**DATASET CONTENT**:

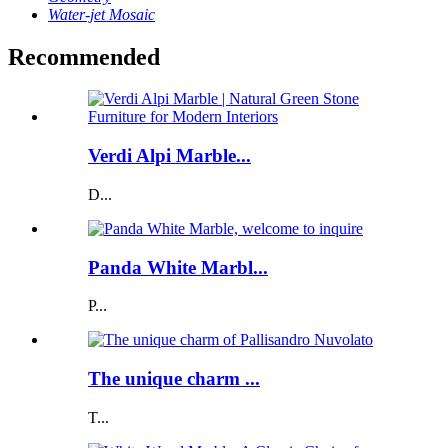
Water-jet Mosaic
Recommended
Verdi Alpi Marble...
D...
Panda White Marbl...
P...
The unique charm ...
T...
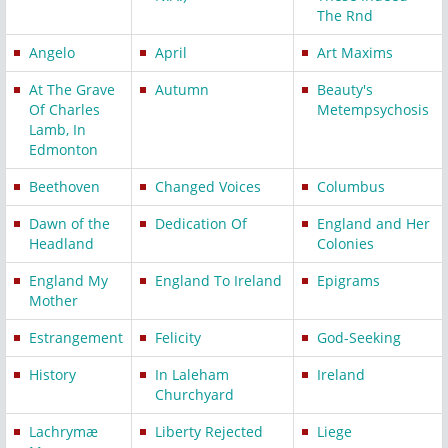
The Rnd
Angelo
April
Art Maxims
At The Grave
Autumn
Beauty's
Of Charles
Metempsychosis
Lamb, In
Edmonton
Beethoven
Changed Voices
Columbus
Dawn of the
Dedication Of
England and Her
Headland
Colonies
England My
England To Ireland
Epigrams
Mother
Estrangement
Felicity
God-Seeking
History
In Laleham
Ireland
Churchyard
Lachrymæ
Liberty Rejected
Liege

**WHAT YOU SHOULD DO**: Once you have found every line in the listing that holds the string "England", copy each of them.

**WRITTEN RESPONSE**:
England and Her
England My
England To Ireland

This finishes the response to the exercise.